INFORMATION NOT REQUIRED IN THE PROSPECTUS

Indemnification of Directors and Officers

The MGCL permits a Maryland corporation to include in its charter a provision limiting the liability of its directors and officers to the corporation and its stockholders for money damages except for liability resulting from actual receipt of an improper benefit or profit in money, property or services or active and deliberate dishonesty established by a final judgment as being material to the cause of action. VRM II’s charter contains such a provision which eliminates such liability to the maximum extent permitted by Maryland law.
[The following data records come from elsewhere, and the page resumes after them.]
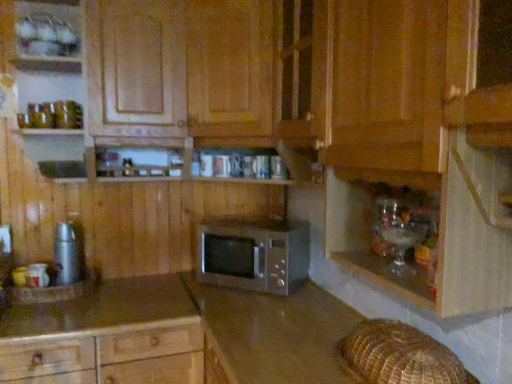 Question: From a real-world perspective, is translucent glassware at lower right under satin brown microwave at center, the first cabinetry positioned from the bottom?

Choices:
 (A) yes
 (B) no

Answer: (B)

Question: Considering the relative positions of translucent glassware at lower right and satin brown microwave at center, the first cabinetry positioned from the bottom, in the image provided, is translucent glassware at lower right behind satin brown microwave at center, the first cabinetry positioned from the bottom,?

Choices:
 (A) no
 (B) yes

Answer: (B)

Question: Is translucent glassware at lower right turned away from satin brown microwave at center, the first cabinetry positioned from the bottom?

Choices:
 (A) yes
 (B) no

Answer: (B)

Question: Is translucent glassware at lower right located outside satin brown microwave at center, the first cabinetry positioned from the bottom?

Choices:
 (A) no
 (B) yes

Answer: (B)

Question: Can you confirm if translucent glassware at lower right is smaller than satin brown microwave at center, acting as the second cabinetry starting from the top?

Choices:
 (A) no
 (B) yes

Answer: (B)

Question: Looking at their shapes, would you say wooden microwave at center, placed as the first cabinetry when sorted from top to bottom, is wider or thinner than satin silver microwave at center?

Choices:
 (A) thin
 (B) wide

Answer: (B)

Question: From the image's perspective, relative to satin silver microwave at center, is wooden microwave at center, marked as the 2th cabinetry in a bottom-to-top arrangement, above or below?

Choices:
 (A) below
 (B) above

Answer: (B)

Question: Relative to satin silver microwave at center, is wooden microwave at center, placed as the first cabinetry when sorted from top to bottom, in front or behind?

Choices:
 (A) behind
 (B) front

Answer: (B)

Question: Considering the positions of wooden microwave at center, placed as the first cabinetry when sorted from top to bottom, and satin silver microwave at center in the image, is wooden microwave at center, placed as the first cabinetry when sorted from top to bottom, taller or shorter than satin silver microwave at center?

Choices:
 (A) short
 (B) tall

Answer: (B)

Question: From the image's perspective, is satin brown microwave at center, the first cabinetry positioned from the bottom, above or below wooden microwave at center, marked as the 2th cabinetry in a bottom-to-top arrangement?

Choices:
 (A) above
 (B) below

Answer: (B)

Question: Relative to wooden microwave at center, placed as the first cabinetry when sorted from top to bottom, is satin brown microwave at center, the first cabinetry positioned from the bottom, in front or behind?

Choices:
 (A) behind
 (B) front

Answer: (A)

Question: In terms of width, does satin brown microwave at center, acting as the second cabinetry starting from the top, look wider or thinner when compared to wooden microwave at center, placed as the first cabinetry when sorted from top to bottom?

Choices:
 (A) thin
 (B) wide

Answer: (B)

Question: In terms of size, does satin brown microwave at center, acting as the second cabinetry starting from the top, appear bigger or smaller than wooden microwave at center, placed as the first cabinetry when sorted from top to bottom?

Choices:
 (A) big
 (B) small

Answer: (B)

Question: From a real-world perspective, is satin silver microwave at center above or below smooth brown countertop at lower left?

Choices:
 (A) below
 (B) above

Answer: (B)

Question: In terms of height, does satin silver microwave at center look taller or shorter compared to smooth brown countertop at lower left?

Choices:
 (A) tall
 (B) short

Answer: (B)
The MGCL requires a corporation (unless its charter provides otherwise, which VRM II’s charter does not) to indemnify a director or officer who has been successful, on the merits or otherwise, in the defense of any proceeding to which he or she is made or threatened to be made a party by reason of his or her service in that capacity. The MGCL permits a corporation to indemnify its present and former directors and officers, among others, against judgments, penalties, fines, settlements and reasonable expenses actually incurred by them in connection with any proceeding to which they may be made or are threatened to be made a party by reason of their service in those or other capacities unless it is established that:

 

   

the act or omission of the director or officer was material to the matter giving rise to the proceeding and

 

   

was committed in bad faith; or

 

   

was the result of active and deliberate dishonesty.

 

   

the director or officer actually received an improper personal benefit in money, property or services; or

 

   

in the case of any criminal proceeding, the director or officer had reasonable cause to believe that the act or omission was unlawful.

However, under the MGCL, a Maryland corporation may not indemnify for an adverse judgment in a suit by or in the right of the corporation or for a judgment of liability on the basis that personal benefit was improperly received, unless in either case a court orders indemnification and then only for expenses. In accordance with the MGCL, VRM II is required, as a condition to advancing expenses to a director or officer, to obtain:

 

   

a written affirmation by the director or officer of his or her good faith belief that he or she has met the standard of conduct necessary for indemnification by VRM II as authorized by VRM II’s charter and bylaws; and

 

   

a written undertaking by or on his or her behalf to repay the amount paid or reimbursed by VRM II if it is ultimately determined that the director or officer did not meet the standard of conduct.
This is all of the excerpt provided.